Publication year - 2002
Publication title -
anaesthesia
Language(s) - English
Resource type - Journals
SCImago Journal Rank - 1.839
H-Index - 117
eISSN - 1365-2044
pISSN - 0003-2409
DOI - 10.1046/j.1365-2044.2002.02820.x
Subject(s) - medicine , remifentanil , fentanyl , propofol , anesthesia , extracorporeal shock wave lithotripsy , bolus (digestion) , lithotripsy , surgery
Summary This study examined the intra‐operative and postoperative characteristics of a remifentanil infusion alone, or intermittent fentanyl bolus admistration combined with a propofol infusion, for the anaesthetic management of patients undergoing shock wave lithotripsy. One of the key parameters investigated was the time to discharge. Fifty patients scheduled for extracorporeal shock wavelithotripsy (ESWL) were randomly allocated to receive either a continuous infusion of 0.2–0.4 µg.kg −1 .min −1 of remifentanil (Group 1) or a bolus of 3 µg.kg −1 fentanyl followed by a continuous infusion of propofol at a rate of 2 mg.kg −1 .h −1 with additional boluses of 0.05 mg fentanyl administered as required (Group 2).
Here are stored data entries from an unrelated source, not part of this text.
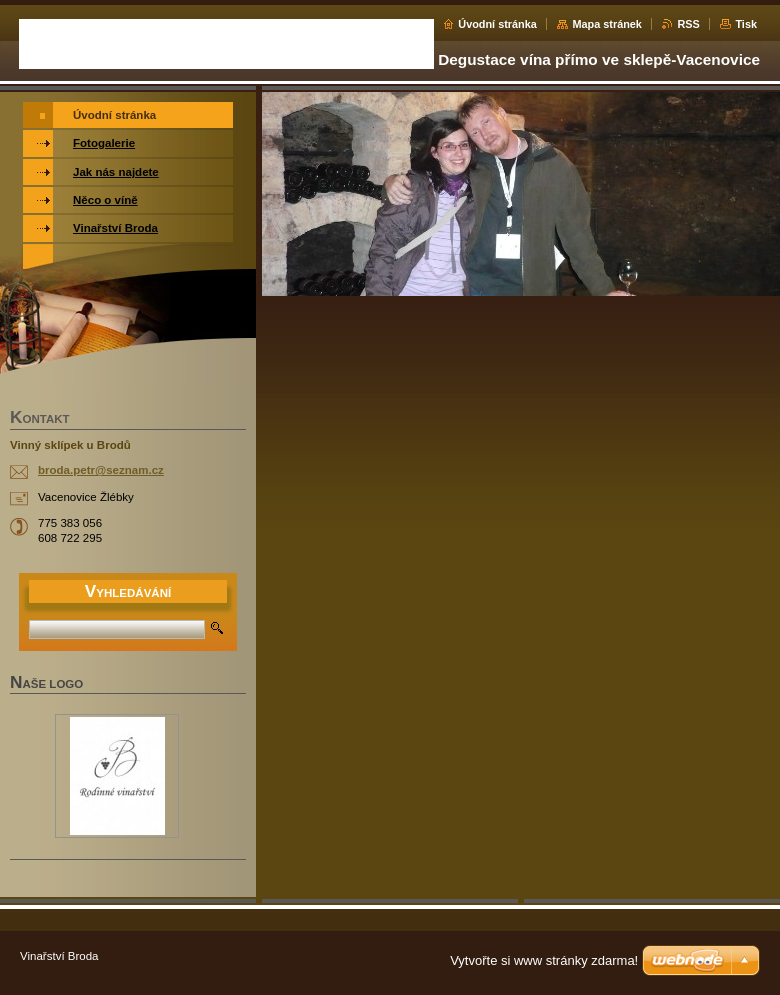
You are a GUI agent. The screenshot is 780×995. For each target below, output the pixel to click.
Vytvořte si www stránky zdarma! (544, 960)
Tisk (746, 24)
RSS (688, 24)
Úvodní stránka (497, 24)
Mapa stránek (607, 24)
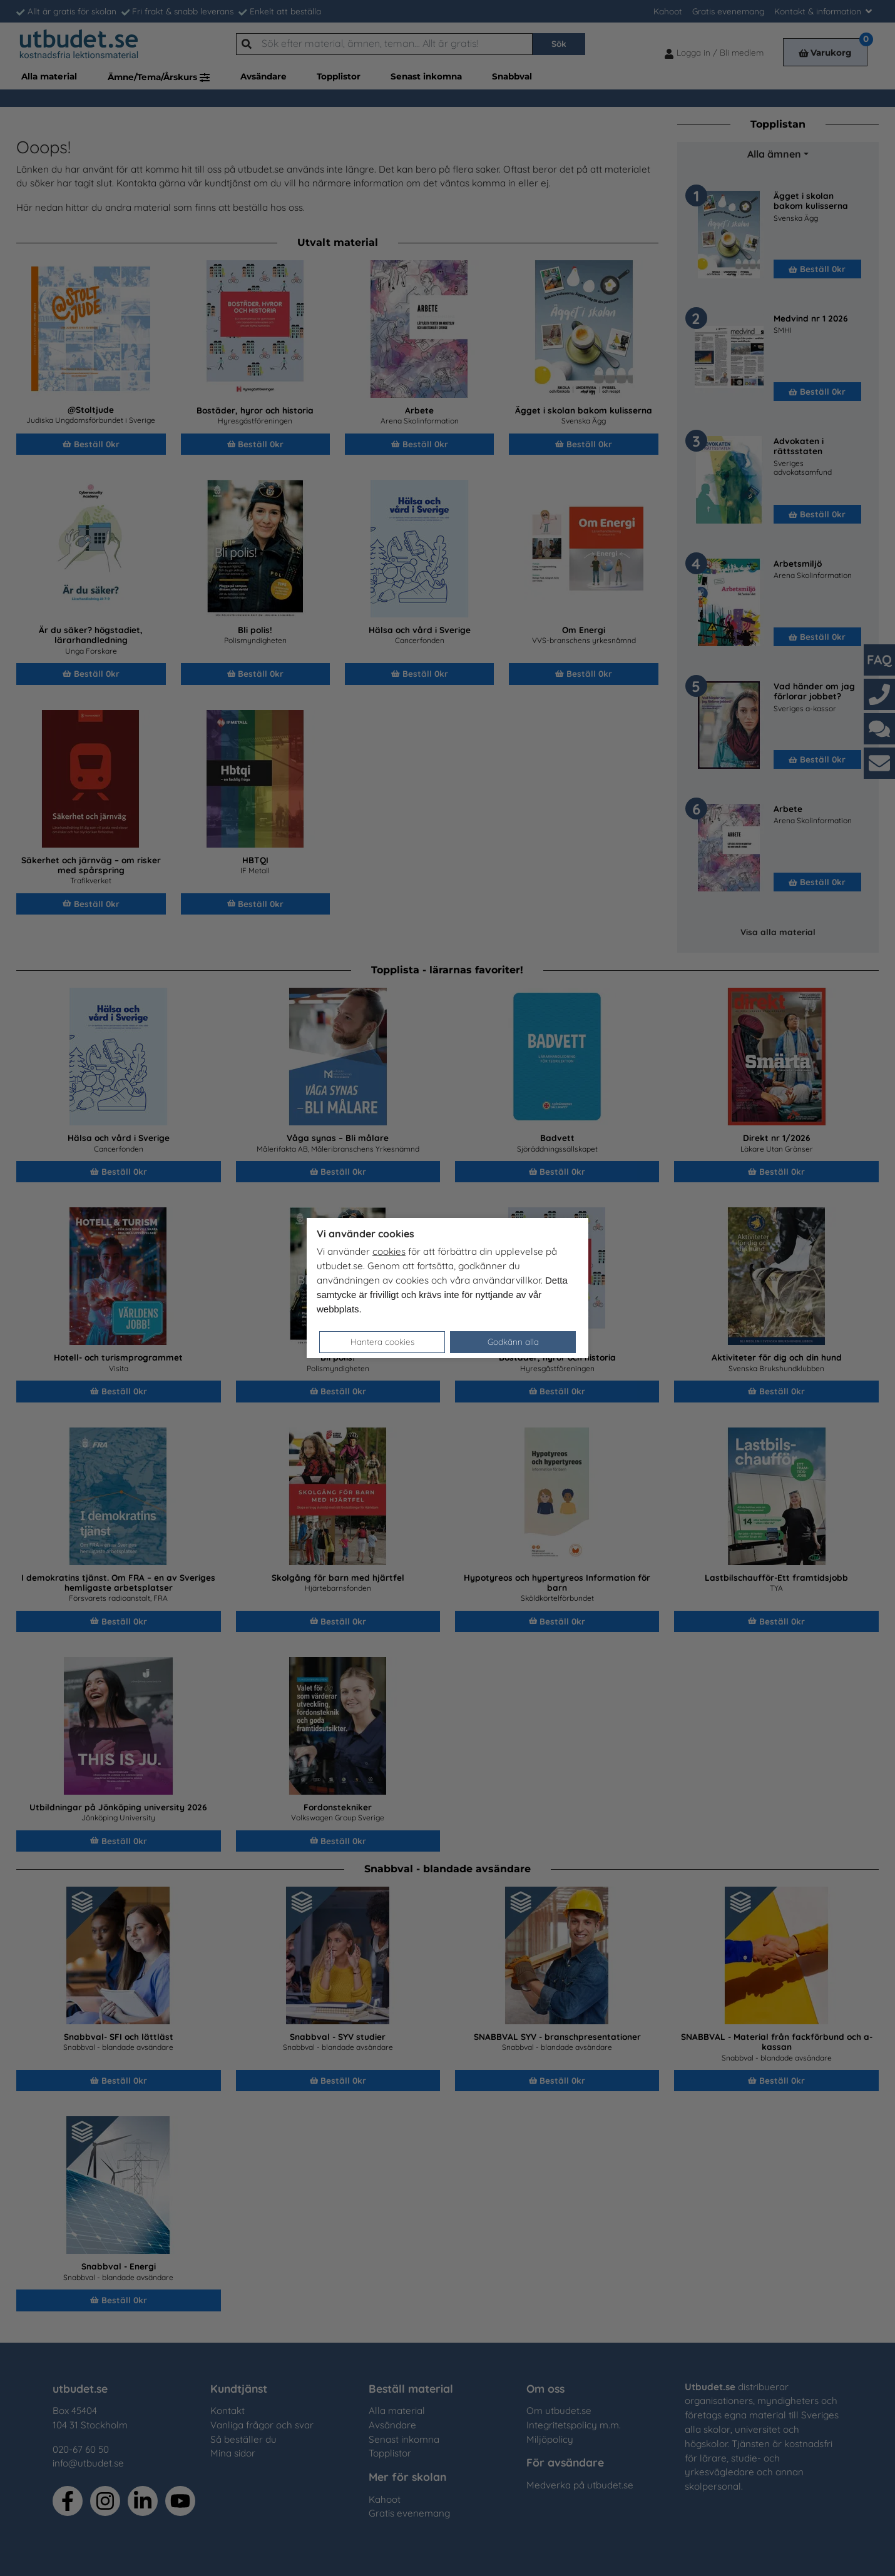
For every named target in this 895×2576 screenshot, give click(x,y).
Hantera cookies (382, 1341)
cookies (389, 1251)
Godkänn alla (513, 1341)
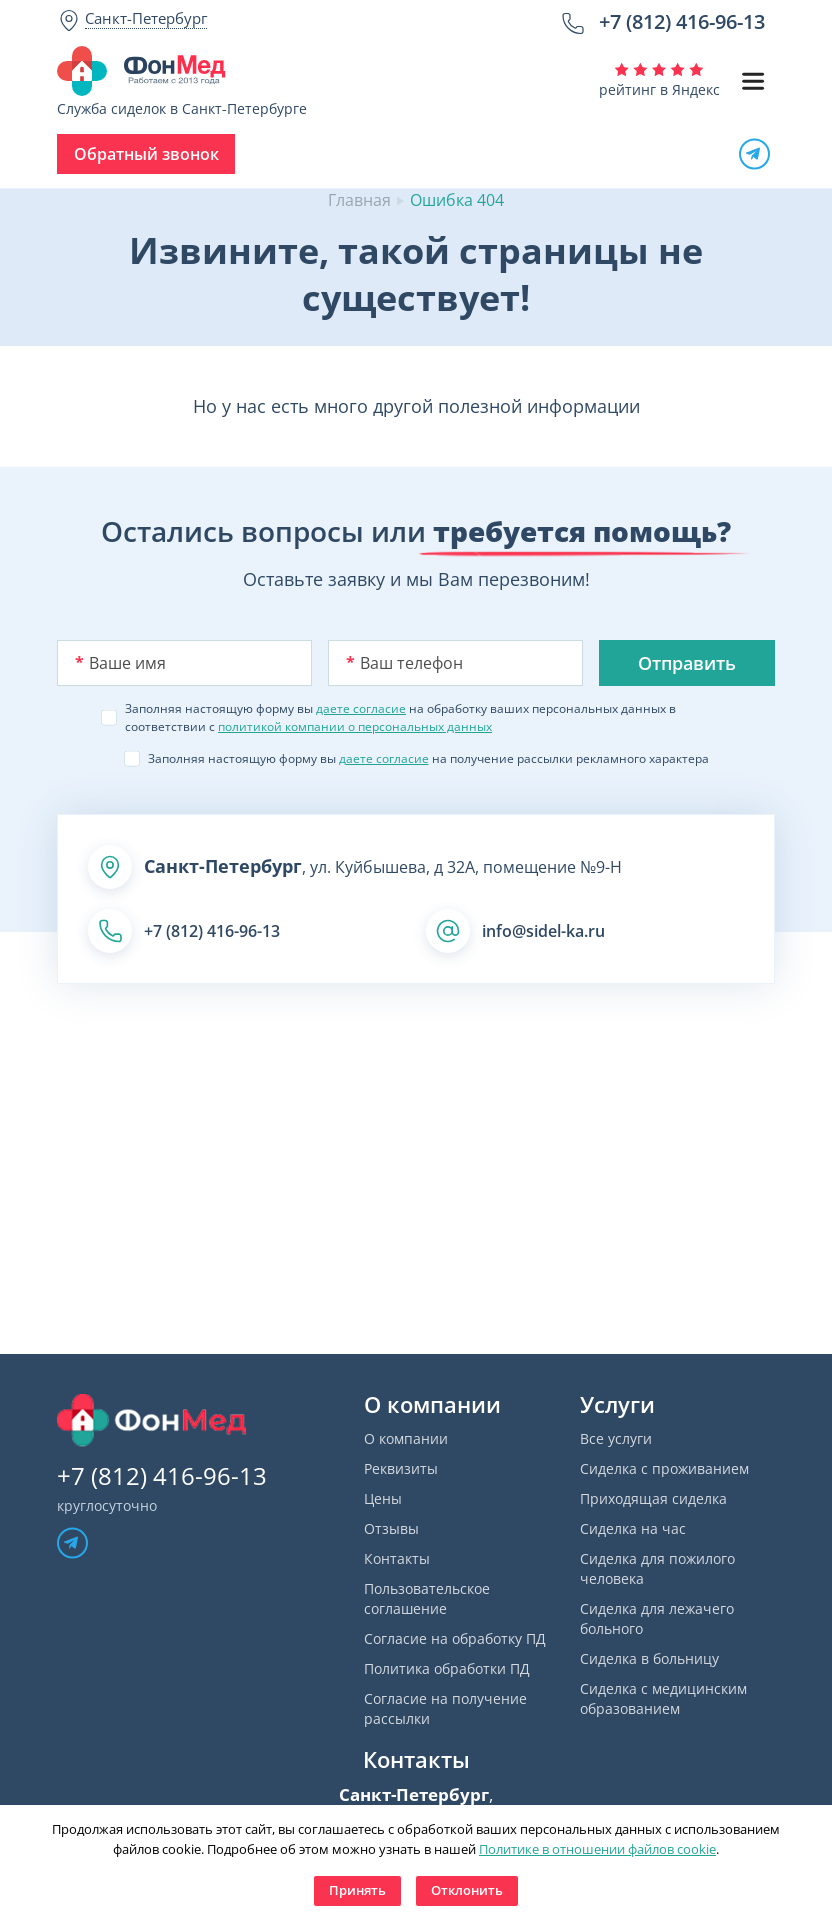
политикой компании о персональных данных (355, 726)
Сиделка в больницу (649, 1658)
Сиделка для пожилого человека (657, 1568)
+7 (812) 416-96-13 (682, 21)
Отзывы (391, 1528)
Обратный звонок (146, 154)
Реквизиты (401, 1468)
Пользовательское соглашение (427, 1598)
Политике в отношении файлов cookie (597, 1849)
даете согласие (361, 708)
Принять (357, 1890)
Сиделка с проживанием (664, 1468)
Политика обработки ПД (447, 1668)
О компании (406, 1438)
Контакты (397, 1558)
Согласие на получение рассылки (445, 1708)
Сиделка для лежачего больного (657, 1618)
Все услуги (616, 1438)
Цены (383, 1498)
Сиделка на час (633, 1528)
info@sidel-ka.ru (543, 931)
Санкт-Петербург (146, 18)
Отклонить (467, 1890)
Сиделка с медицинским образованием (663, 1698)
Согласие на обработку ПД (455, 1638)
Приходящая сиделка (653, 1498)
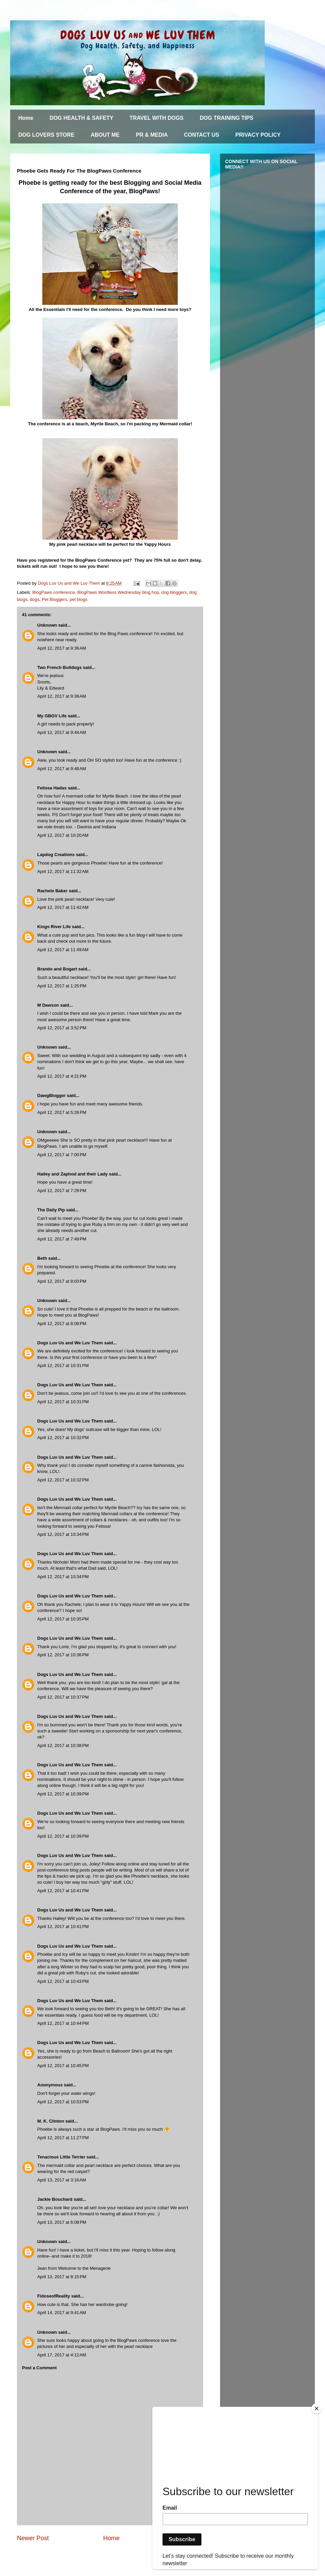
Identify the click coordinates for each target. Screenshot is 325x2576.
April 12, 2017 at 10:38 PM (63, 1745)
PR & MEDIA (152, 135)
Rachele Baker (52, 890)
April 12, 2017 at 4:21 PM (61, 1076)
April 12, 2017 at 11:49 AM (62, 949)
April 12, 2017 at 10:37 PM (63, 1697)
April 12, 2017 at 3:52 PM (61, 1027)
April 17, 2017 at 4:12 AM (61, 2354)
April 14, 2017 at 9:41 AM (61, 2312)
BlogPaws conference (53, 592)
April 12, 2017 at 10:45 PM (63, 2065)
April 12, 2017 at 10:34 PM (63, 1534)
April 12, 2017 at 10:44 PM (63, 2023)
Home (25, 118)
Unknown (47, 625)
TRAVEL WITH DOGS (156, 118)
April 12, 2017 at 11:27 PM (63, 2137)
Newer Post (33, 2538)
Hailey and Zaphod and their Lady (72, 1174)
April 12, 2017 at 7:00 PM (61, 1154)
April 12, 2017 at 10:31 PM (63, 1365)
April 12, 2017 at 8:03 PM (61, 1281)
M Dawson (48, 1005)
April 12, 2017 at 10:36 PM (63, 1654)
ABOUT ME (105, 135)
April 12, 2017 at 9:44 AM (61, 732)
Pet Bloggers (54, 599)
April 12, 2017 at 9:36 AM (61, 648)
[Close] (316, 2408)
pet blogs (78, 599)
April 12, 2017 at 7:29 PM (61, 1190)
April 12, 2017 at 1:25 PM (61, 985)
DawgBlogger (51, 1095)
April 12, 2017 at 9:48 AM (61, 768)
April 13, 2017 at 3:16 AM (61, 2179)
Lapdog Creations (56, 854)
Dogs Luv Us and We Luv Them (70, 1342)
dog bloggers (174, 592)
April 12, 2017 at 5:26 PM (61, 1112)
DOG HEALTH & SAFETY (81, 118)
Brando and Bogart (57, 968)
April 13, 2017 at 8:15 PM (61, 2276)
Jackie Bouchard (54, 2199)
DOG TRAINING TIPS (226, 118)
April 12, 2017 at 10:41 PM (63, 1890)
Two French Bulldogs (59, 667)
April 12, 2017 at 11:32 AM (62, 871)
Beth (42, 1258)
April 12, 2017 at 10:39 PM (63, 1793)
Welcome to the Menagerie (84, 2268)
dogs (34, 599)
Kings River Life (54, 926)
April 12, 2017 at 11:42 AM (62, 907)
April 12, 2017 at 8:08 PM (61, 1323)
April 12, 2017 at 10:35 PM (63, 1618)
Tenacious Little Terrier (61, 2156)
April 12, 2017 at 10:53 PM (63, 2101)
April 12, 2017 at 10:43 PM (63, 1981)
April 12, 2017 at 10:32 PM (63, 1437)
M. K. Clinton (50, 2121)
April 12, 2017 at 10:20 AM (62, 835)
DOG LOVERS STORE (46, 135)
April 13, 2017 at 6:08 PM (61, 2222)
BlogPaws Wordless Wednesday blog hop (118, 592)
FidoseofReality (53, 2296)
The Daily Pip (51, 1209)
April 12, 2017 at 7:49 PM (61, 1238)
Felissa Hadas (52, 787)
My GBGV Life (52, 715)
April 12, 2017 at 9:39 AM (61, 696)
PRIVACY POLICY (258, 135)
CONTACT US (201, 135)
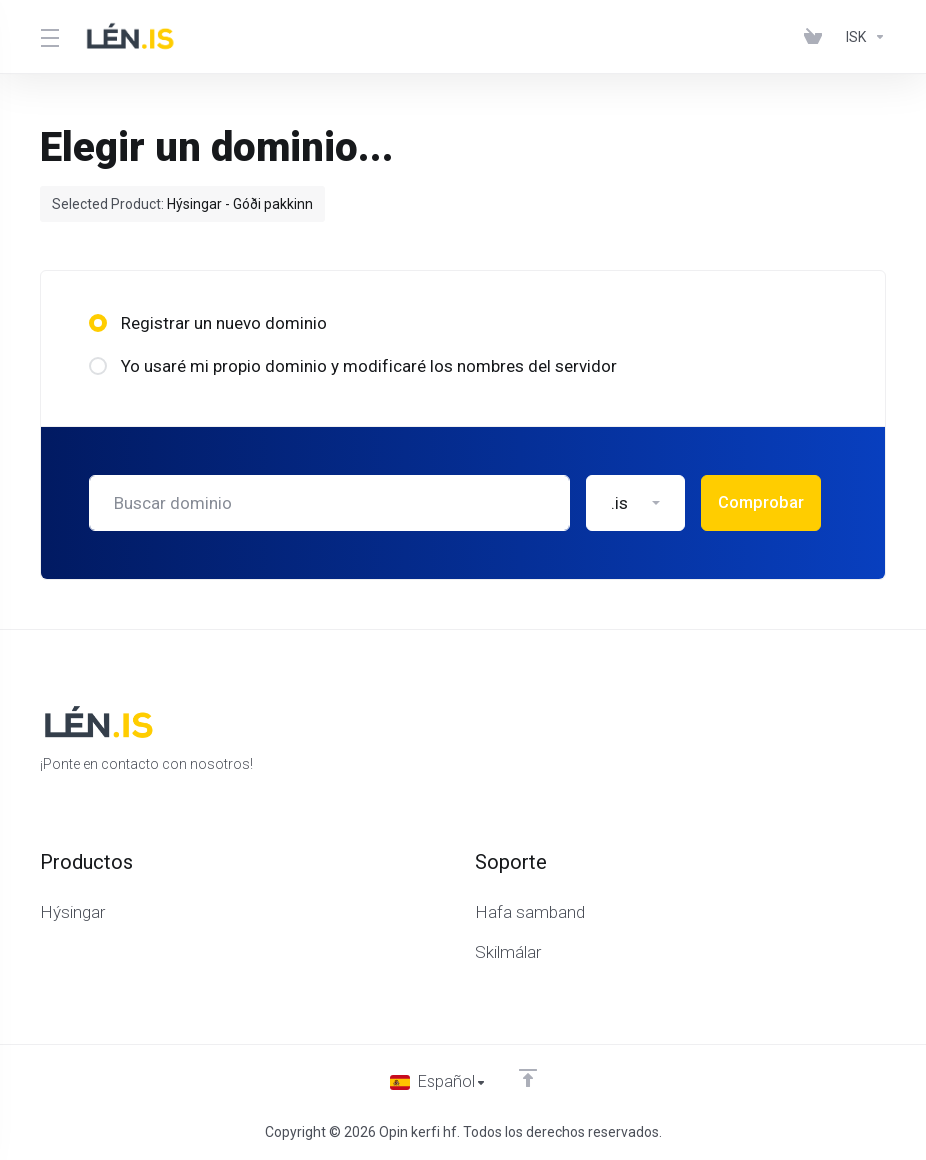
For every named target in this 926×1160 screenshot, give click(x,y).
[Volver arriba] (529, 1077)
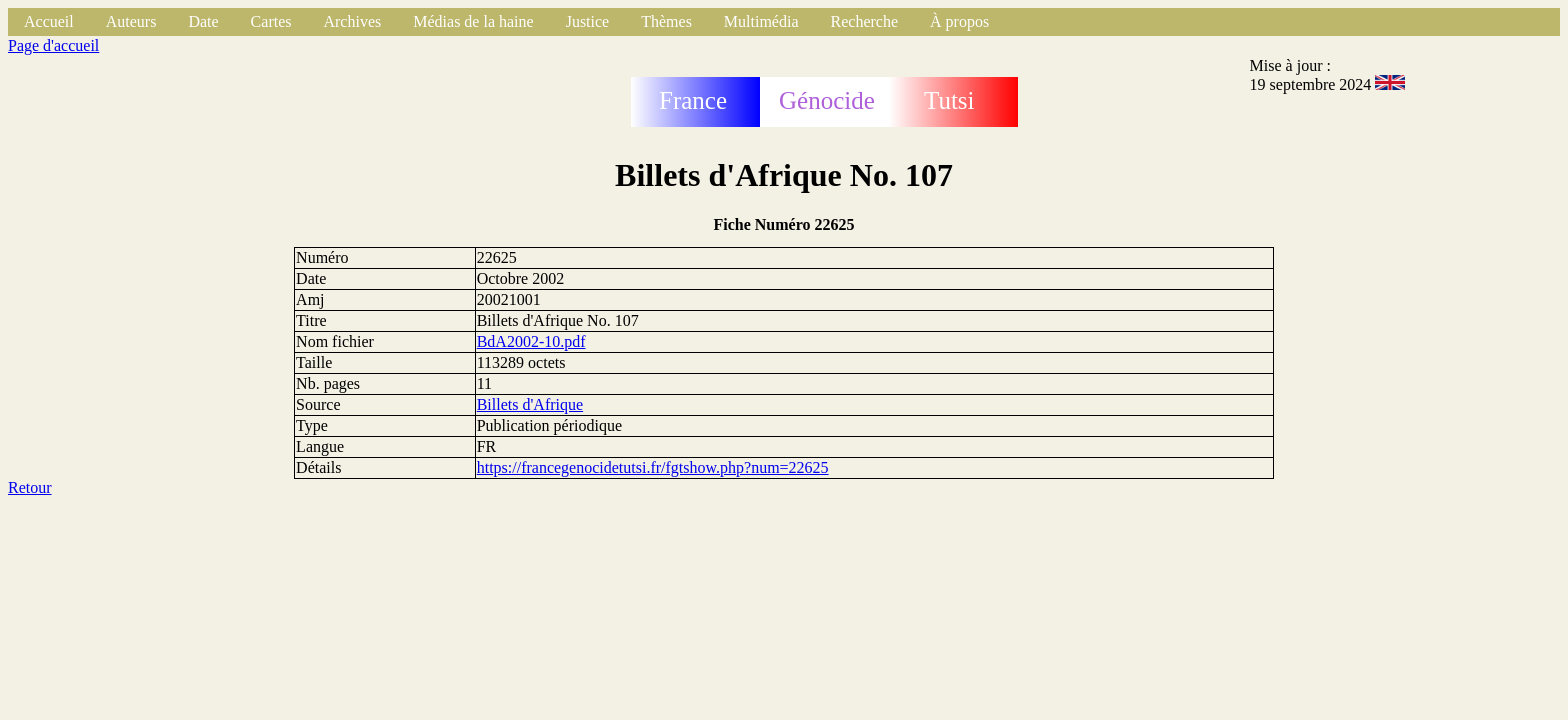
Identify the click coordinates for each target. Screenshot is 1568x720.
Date (203, 21)
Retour (30, 487)
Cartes (271, 21)
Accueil (49, 21)
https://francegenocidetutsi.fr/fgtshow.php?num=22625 (653, 467)
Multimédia (761, 21)
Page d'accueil (53, 45)
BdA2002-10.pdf (531, 341)
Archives (352, 21)
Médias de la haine (473, 21)
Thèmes (666, 21)
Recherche (865, 21)
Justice (588, 21)
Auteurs (131, 21)
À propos (959, 21)
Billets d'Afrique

Both anaesthetic techniques were found to provide satisfactory analgesia and intra‐operative conditions for ESWL. However, patients in the remifentanil Group 1 showed a higher incidence of nausea (52% vs. 0%, p < 0.01) and retching (36% vs. 0%, p < 0.01) 120 min following ESWL compared to Group 2. This resulted in prolonged discharge times (p < 0.01) in this group. We found that remifentanil used as the sole agent failed to demonstrate any advantage over the combination of fentanyl/propofol with regard to rapid recovery and discharge following anaesthesia for extracorporal shock wave lithotripsy.